Yes, our scientists actually identified the play about three years ago up in Andrews County. There's a couple of private equity companies that have actually gone up there and drilled some pretty good wells. And so with that knowledge, we continue to push a long trend there and we found out, at a real low entry point, we found a similar play – or the similar depositional environment that we're able to acquire grassroot leasing at a real – really attractive price.
And so while for $11 billion, $12 billion company Diamondback, it's not going to be huge needle mover, but it's a nice piece of business for us and it's going to compete for capital given success. So it's still too premature to talk because we haven't and we're still on our assessment phase doing above-ground technical work, but look for us to provide more color on that as soon as we get results sometime this year.
Got it. All right, thank you.
Thank you. Our next question comes from the line of Gordon Douthat with Wells Fargo. Your line is open.
Hey good morning, everybody. Just another question on the dividend and kind of how you think that plays out over – as you built scale up to that 16-plus rig cadence, how do you look to balance kind of your growth profile with the free cash flow and returning capital longer term?
Well, the balance is always going to be how can we with some maximum rate we can grow at, at the same time maintaining our capital efficiencies and our cost margins. So we kind of have a natural governor on that, but the dividend is just a part of that overall return to shareholders. And like I said, once we get up to that 16 to 18 rigs, we've got multiple opportunities to return capital to investors beyond the dividend if that's the direction we go.
Okay. And just a question over in the Delaware. With a lot of the activity being in the upper – or the Wolfcamp A, just wanted to get your thoughts on the upper versus the lower given some of your tests that have been online for a bit longer since the last update. So just want to get your views on developing those two zones.
Yes, we'd say they're pretty competitive. We have a 3D seismic shoot coming across the whole acreage position that we should be able to access towards the middle of the year, which should help us landing spots throughout the whole acreage block.

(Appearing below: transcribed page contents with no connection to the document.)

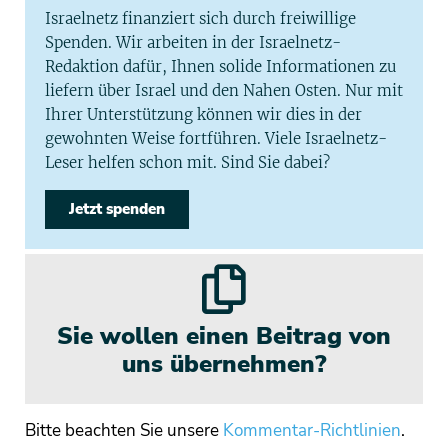
Israelnetz finanziert sich durch freiwillige
Spenden. Wir arbeiten in der Israelnetz-
Redaktion dafür, Ihnen solide Informationen zu
liefern über Israel und den Nahen Osten. Nur mit
Ihrer Unterstützung können wir dies in der
gewohnten Weise fortführen. Viele Israelnetz-
Leser helfen schon mit. Sind Sie dabei?
Jetzt spenden
Sie wollen einen Beitrag von
uns übernehmen?
Bitte beachten Sie unsere
Kommentar-Richtlinien
.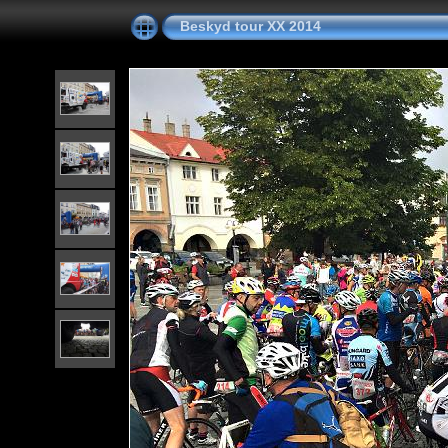
Beskyd tour XX 2014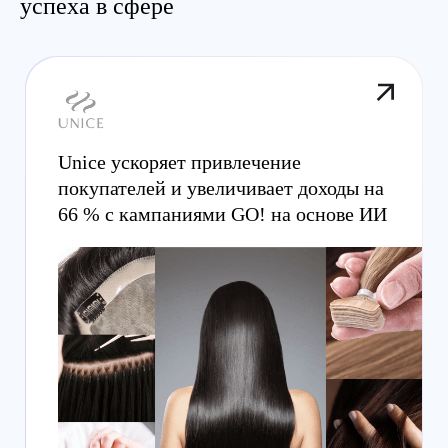
успеха в сфере
Unice ускоряет привлечение
покупателей и увеличивает доходы на
66 % с кампаниями GO! на основе ИИ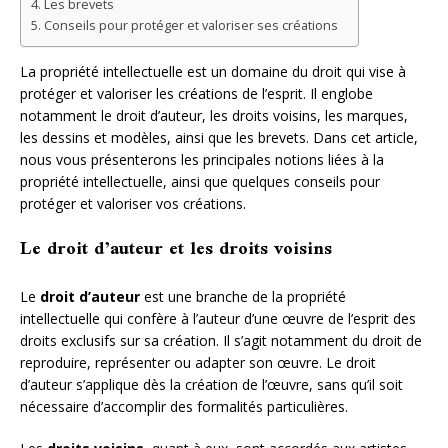
Les brevets
Conseils pour protéger et valoriser ses créations
La propriété intellectuelle est un domaine du droit qui vise à
protéger et valoriser les créations de l’esprit. Il englobe
notamment le droit d’auteur, les droits voisins, les marques,
les dessins et modèles, ainsi que les brevets. Dans cet article,
nous vous présenterons les principales notions liées à la
propriété intellectuelle, ainsi que quelques conseils pour
protéger et valoriser vos créations.
Le droit d’auteur et les droits voisins
Le
droit d’auteur
est une branche de la propriété
intellectuelle qui confère à l’auteur d’une œuvre de l’esprit des
droits exclusifs sur sa création. Il s’agit notamment du droit de
reproduire, représenter ou adapter son œuvre. Le droit
d’auteur s’applique dès la création de l’œuvre, sans qu’il soit
nécessaire d’accomplir des formalités particulières.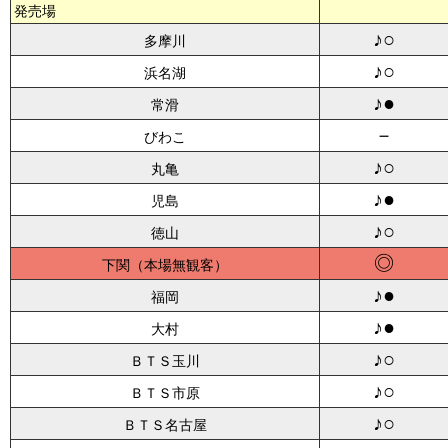
発売場
♪○
多摩川
♪○
浜名湖
♪●
常滑
－
びわこ
♪○
丸亀
♪●
児島
♪○
徳山
◎
下関
♪●
福岡
♪●
大村
♪○
ＢＴＳ玉川
♪○
ＢＴＳ市原
♪○
ＢＴＳ名古屋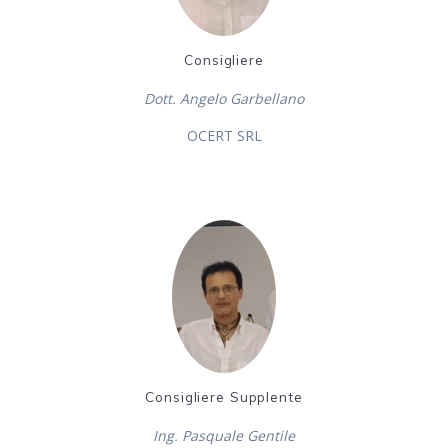
Consigliere
Dott. Angelo Garbellano
OCERT SRL
Consigliere Supplente
Ing. Pasquale Gentile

But upper and lower today seem very competitive.
Okay, thank you.
Thank you. Our next question comes from the line of Asit Sen with Bank of America Merrill Lynch. Your line is open. Asit, your line is open.
Can you hear me?
Yes, we can hear, Asit. We lost you again. Okay, the next question, operator?
Can you hear me?
Thank you. Our next question is from Derrick Whitfield with Stifel. Your line is open.

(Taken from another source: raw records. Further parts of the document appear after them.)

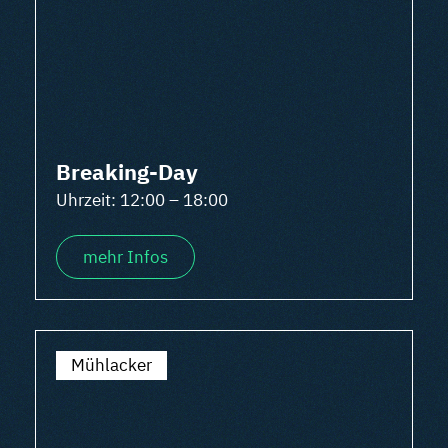
Breaking-Day
Uhrzeit: 12:00 – 18:00
mehr Infos
Mühlacker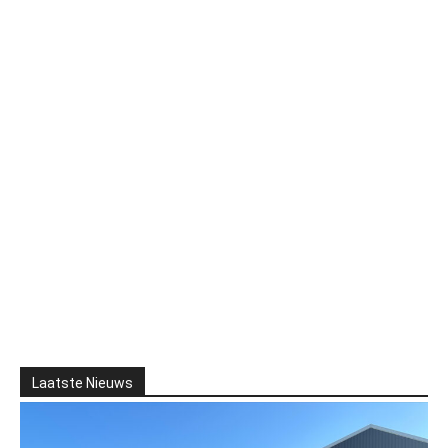
Laatste Nieuws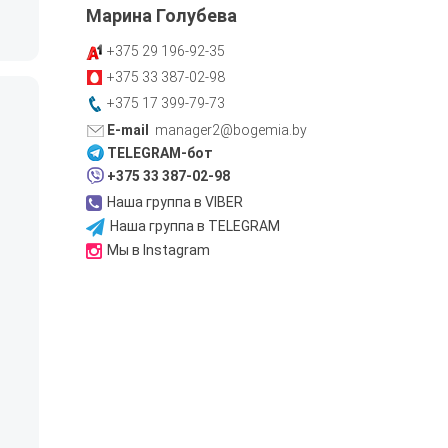
Марина Голубева
+375 29
196-92-35
+375 33
387-02-98
+375 17
399-79-
7
3
manager2@bogemia.by
TELEGRAM-бот
+375 33 387-02-98
Наша группа в VIBER
Наша группа в TELEGRAM
Мы в Instagram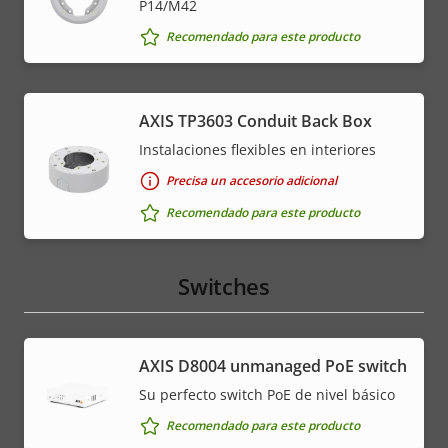
P14/M42
Recomendado para este producto
AXIS TP3603 Conduit Back Box
Instalaciones flexibles en interiores
Precisa un accesorio adicional
Recomendado para este producto
Switches
AXIS ​D8004 unmanaged PoE switch
Su perfecto switch PoE de nivel básico
Recomendado para este producto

Good morning and congrats on a strong update. Circling back to your 2018 capital budget, what commodity price and services cost scenarios do the upper and lower bands of your CapEx reflect?
Yes. I mean, I'd say the upper end of the CapEx is a $60-plus world. I'd say the midpoint to lower end is where we are currently. Service costs, we're pretty conservative in assuming 12% overall well cost increase for the full year on the Midland side and 17% for the full year on the Delaware side. That's not happening necessarily in Q1. But if oil price stays where it is and where it's been the first 55 days of the year, we anticipate that some of the service guys are going to come calling for some price increases.
Got it. That makes sense. And then moving over to Page 9 of your presentation. You guys did a nice job of comparing completion cycle times between the Midland and Delaware. If you were to aggregate the best times by segment in the Delaware, to what degree could you improve that 800 to 1,000 lateral feet noted in the presentation?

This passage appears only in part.